_Task description_
Every line from the one containing "ВОДОПОНИЖЕНИЕ" to the one containing "Зажимы и кабели массы" in the records below, both included, must be set down exactly, and no other line.

== Segment start ==

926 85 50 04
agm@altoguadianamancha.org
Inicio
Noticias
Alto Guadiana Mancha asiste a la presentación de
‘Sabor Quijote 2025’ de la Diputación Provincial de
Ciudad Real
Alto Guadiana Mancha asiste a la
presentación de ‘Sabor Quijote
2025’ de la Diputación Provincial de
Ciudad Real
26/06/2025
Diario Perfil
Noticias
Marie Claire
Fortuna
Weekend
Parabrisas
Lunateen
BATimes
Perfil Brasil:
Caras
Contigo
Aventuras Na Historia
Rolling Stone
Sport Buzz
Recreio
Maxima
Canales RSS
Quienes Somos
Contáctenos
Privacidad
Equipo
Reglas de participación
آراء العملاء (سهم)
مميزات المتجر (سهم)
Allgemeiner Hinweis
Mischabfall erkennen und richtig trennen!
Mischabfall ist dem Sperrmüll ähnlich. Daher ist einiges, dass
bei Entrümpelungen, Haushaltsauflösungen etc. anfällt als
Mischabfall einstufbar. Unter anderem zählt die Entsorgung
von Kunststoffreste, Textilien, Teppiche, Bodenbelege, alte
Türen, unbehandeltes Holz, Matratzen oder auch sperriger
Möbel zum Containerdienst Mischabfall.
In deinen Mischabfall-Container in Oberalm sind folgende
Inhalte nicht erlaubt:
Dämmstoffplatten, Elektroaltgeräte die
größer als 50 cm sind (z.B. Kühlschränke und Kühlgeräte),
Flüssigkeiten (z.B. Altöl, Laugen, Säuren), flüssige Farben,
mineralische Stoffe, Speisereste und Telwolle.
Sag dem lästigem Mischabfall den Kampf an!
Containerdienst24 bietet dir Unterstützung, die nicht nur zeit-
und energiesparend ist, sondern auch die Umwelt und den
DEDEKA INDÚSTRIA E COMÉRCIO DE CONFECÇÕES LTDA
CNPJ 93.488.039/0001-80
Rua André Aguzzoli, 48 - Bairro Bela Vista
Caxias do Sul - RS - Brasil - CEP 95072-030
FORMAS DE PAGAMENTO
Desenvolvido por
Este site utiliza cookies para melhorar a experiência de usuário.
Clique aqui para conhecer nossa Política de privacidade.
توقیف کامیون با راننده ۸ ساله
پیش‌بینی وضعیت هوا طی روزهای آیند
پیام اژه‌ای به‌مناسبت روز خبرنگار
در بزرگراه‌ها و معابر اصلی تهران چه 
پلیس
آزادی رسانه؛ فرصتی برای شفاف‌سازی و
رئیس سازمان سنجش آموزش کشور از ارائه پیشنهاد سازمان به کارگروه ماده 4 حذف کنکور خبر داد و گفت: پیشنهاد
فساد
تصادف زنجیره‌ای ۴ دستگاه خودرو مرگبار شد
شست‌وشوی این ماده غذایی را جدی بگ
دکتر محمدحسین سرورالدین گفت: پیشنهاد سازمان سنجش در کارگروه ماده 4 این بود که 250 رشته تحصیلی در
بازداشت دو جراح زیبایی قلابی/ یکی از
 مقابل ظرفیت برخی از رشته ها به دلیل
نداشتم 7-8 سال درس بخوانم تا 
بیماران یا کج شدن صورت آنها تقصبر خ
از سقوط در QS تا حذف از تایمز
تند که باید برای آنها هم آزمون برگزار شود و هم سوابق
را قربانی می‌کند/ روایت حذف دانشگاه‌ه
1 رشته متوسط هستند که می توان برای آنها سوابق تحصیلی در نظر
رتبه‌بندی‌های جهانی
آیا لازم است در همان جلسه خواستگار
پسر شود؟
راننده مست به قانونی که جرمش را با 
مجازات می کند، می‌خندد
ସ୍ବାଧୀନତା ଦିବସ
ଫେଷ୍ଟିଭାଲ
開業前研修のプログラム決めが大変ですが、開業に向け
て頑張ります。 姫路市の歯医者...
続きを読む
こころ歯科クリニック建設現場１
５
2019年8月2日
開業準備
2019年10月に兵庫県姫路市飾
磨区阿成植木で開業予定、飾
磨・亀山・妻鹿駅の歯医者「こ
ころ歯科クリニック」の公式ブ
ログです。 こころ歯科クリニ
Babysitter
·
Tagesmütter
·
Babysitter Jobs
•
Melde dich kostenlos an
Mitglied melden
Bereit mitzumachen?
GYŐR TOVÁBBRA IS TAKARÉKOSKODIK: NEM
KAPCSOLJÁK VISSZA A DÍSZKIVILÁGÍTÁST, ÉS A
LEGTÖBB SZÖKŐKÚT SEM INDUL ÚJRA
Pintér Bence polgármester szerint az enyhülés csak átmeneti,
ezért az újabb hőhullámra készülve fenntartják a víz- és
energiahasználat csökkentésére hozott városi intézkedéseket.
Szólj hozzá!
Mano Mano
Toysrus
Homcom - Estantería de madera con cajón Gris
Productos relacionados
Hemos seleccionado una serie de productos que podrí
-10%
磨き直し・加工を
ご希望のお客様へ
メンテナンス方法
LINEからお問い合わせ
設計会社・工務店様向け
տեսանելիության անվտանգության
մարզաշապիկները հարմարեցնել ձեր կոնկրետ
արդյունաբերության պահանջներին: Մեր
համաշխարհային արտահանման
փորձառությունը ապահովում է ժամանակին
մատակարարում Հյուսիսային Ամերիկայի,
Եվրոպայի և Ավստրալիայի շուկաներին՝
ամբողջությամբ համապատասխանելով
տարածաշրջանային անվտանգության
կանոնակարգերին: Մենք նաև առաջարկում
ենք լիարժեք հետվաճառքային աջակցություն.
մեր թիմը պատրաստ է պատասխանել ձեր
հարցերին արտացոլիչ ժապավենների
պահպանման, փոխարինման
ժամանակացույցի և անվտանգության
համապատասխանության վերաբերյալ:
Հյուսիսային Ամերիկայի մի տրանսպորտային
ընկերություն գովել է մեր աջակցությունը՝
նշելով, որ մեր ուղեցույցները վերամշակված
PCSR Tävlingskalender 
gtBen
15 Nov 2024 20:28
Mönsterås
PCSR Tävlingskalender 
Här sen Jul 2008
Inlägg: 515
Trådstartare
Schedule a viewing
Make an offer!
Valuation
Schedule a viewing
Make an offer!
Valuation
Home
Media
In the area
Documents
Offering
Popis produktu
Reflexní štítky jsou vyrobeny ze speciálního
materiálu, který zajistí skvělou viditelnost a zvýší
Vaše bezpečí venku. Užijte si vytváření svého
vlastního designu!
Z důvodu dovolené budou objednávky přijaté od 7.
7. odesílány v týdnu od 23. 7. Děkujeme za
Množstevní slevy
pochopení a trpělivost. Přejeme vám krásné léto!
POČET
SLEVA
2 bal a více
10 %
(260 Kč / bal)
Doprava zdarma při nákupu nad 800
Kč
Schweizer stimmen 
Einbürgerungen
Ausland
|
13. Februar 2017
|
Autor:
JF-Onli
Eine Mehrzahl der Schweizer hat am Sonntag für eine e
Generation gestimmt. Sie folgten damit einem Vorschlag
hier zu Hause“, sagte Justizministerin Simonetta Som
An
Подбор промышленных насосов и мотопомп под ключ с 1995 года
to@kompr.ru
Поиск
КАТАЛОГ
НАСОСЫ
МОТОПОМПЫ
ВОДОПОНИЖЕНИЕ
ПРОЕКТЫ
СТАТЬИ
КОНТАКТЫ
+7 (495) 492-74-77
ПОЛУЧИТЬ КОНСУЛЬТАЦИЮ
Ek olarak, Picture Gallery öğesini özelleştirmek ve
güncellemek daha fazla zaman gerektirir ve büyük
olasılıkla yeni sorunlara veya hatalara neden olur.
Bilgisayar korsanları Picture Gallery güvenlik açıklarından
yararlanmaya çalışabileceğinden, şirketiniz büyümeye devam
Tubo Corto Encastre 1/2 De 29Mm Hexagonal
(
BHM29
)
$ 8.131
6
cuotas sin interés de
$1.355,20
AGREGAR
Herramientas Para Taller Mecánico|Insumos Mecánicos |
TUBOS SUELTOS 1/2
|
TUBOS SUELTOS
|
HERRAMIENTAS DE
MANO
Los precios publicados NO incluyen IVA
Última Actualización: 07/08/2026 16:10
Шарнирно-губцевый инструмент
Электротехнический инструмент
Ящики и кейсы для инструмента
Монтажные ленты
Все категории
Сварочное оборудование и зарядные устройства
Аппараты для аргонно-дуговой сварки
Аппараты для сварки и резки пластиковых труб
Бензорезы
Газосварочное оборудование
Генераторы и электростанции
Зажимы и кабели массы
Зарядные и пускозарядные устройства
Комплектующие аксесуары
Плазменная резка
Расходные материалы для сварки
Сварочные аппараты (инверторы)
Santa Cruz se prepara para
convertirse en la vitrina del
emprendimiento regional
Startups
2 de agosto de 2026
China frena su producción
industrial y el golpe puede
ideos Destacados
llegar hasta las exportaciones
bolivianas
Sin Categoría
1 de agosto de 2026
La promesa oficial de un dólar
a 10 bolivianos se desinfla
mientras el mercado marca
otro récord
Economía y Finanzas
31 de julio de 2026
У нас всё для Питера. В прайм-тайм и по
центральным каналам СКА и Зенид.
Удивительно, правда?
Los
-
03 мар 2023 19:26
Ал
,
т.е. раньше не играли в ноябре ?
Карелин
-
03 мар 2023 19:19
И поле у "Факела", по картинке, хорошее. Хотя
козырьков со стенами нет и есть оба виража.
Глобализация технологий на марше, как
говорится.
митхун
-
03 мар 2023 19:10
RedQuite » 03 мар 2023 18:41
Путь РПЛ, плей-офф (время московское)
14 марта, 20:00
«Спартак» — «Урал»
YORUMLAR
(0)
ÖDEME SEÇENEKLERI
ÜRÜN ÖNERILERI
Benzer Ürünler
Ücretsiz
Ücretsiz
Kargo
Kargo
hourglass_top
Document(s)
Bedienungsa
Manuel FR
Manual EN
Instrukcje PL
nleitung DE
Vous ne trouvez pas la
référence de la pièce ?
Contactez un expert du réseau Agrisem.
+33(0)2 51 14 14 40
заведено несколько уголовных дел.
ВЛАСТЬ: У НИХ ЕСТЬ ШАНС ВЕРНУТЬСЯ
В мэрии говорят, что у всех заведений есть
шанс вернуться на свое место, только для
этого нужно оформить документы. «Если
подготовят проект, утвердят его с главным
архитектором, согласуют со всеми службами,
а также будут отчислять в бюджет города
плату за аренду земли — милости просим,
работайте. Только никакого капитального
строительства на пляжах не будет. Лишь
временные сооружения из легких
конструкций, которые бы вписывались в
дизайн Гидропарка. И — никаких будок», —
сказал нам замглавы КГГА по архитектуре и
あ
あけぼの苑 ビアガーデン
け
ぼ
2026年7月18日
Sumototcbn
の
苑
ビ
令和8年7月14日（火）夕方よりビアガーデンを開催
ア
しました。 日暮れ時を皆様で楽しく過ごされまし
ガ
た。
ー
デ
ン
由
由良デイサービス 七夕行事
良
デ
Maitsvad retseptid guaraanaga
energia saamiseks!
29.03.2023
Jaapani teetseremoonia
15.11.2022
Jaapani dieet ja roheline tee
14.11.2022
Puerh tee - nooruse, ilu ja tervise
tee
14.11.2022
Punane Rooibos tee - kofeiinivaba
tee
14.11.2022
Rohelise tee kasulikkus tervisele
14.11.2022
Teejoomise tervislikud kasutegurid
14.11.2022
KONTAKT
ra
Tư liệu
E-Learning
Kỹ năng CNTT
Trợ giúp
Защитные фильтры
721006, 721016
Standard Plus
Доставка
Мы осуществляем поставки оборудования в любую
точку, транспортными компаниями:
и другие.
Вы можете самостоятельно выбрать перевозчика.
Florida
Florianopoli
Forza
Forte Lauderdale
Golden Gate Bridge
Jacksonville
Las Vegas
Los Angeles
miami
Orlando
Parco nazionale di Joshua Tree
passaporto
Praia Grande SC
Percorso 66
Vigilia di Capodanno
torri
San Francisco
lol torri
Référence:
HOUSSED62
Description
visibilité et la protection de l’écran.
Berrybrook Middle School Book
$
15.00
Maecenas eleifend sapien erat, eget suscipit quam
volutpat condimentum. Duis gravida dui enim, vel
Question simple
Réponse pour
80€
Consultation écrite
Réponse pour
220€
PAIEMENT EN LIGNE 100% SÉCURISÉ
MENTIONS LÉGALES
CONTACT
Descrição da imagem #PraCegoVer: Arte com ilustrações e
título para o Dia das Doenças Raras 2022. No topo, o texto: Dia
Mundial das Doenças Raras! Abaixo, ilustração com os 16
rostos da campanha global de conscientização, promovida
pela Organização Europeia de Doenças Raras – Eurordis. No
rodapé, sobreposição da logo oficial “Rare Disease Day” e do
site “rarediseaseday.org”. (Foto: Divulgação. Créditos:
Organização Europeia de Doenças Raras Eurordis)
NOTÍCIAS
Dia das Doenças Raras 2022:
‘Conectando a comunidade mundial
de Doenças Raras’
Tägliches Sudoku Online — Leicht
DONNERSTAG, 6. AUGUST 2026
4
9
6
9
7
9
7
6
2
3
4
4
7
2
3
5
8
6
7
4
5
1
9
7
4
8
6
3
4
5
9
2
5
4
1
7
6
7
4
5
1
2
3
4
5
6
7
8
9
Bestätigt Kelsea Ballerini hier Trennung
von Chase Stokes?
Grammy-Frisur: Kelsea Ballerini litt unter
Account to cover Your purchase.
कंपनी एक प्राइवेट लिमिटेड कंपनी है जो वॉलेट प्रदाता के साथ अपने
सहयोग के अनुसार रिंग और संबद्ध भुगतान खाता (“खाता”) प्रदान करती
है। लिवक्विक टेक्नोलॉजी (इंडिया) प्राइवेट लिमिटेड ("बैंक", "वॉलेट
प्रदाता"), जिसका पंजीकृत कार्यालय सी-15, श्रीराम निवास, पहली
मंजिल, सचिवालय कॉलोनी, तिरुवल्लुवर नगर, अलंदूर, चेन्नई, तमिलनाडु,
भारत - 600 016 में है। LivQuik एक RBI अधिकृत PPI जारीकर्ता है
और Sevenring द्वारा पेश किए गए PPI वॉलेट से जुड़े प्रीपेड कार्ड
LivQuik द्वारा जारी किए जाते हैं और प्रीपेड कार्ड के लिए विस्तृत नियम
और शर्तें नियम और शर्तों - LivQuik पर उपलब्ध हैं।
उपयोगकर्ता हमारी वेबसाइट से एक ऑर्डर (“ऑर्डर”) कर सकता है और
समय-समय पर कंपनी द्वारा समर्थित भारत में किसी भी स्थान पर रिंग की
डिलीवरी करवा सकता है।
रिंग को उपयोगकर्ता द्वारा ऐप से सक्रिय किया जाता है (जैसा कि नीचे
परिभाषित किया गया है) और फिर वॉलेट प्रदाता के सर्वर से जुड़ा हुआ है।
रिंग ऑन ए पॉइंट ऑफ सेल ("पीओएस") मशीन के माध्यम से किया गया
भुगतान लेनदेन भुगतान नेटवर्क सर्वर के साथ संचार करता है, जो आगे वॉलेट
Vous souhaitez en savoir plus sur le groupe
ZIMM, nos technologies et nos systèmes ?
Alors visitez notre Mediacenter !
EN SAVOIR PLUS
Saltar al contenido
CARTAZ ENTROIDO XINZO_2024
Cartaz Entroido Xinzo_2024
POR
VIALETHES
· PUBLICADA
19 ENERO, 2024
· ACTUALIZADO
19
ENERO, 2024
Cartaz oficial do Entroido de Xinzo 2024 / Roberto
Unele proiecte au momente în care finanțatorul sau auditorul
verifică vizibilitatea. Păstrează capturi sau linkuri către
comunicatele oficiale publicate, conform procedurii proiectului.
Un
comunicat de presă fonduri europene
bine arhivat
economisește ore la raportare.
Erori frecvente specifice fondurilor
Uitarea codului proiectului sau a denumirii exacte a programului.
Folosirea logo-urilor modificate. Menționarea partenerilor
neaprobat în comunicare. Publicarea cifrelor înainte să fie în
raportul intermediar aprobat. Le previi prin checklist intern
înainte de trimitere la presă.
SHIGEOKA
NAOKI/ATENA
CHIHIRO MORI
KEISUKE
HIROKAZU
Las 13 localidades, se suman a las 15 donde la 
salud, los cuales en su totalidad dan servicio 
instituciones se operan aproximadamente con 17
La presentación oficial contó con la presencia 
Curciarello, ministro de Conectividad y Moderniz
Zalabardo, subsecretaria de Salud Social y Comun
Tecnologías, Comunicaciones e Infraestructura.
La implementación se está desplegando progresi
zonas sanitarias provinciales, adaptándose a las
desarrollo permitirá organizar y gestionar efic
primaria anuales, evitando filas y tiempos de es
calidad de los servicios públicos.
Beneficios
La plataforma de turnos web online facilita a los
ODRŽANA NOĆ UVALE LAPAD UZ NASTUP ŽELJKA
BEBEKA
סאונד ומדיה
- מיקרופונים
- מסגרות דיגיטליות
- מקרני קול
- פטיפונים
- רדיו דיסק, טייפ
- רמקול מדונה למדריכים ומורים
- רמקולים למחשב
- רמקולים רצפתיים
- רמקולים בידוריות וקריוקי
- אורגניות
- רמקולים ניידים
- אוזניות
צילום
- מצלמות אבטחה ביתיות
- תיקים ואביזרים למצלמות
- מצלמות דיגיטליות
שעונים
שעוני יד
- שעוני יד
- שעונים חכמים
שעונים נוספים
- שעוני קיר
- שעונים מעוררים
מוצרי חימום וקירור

== Segment end ==

_Solution for this task_
ВОДОПОНИЖЕНИЕ
ПРОЕКТЫ
СТАТЬИ
КОНТАКТЫ
+7 (495) 492-74-77
ПОЛУЧИТЬ КОНСУЛЬТАЦИЮ
Ek olarak, Picture Gallery öğesini özelleştirmek ve
güncellemek daha fazla zaman gerektirir ve büyük
olasılıkla yeni sorunlara veya hatalara neden olur.
Bilgisayar korsanları Picture Gallery güvenlik açıklarından
yararlanmaya çalışabileceğinden, şirketiniz büyümeye devam
Tubo Corto Encastre 1/2 De 29Mm Hexagonal
(
BHM29
)
$ 8.131
6
cuotas sin interés de
$1.355,20
AGREGAR
Herramientas Para Taller Mecánico|Insumos Mecánicos |
TUBOS SUELTOS 1/2
|
TUBOS SUELTOS
|
HERRAMIENTAS DE
MANO
Los precios publicados NO incluyen IVA
Última Actualización: 07/08/2026 16:10
Шарнирно-губцевый инструмент
Электротехнический инструмент
Ящики и кейсы для инструмента
Монтажные ленты
Все категории
Сварочное оборудование и зарядные устройства
Аппараты для аргонно-дуговой сварки
Аппараты для сварки и резки пластиковых труб
Бензорезы
Газосварочное оборудование
Генераторы и электростанции
Зажимы и кабели массы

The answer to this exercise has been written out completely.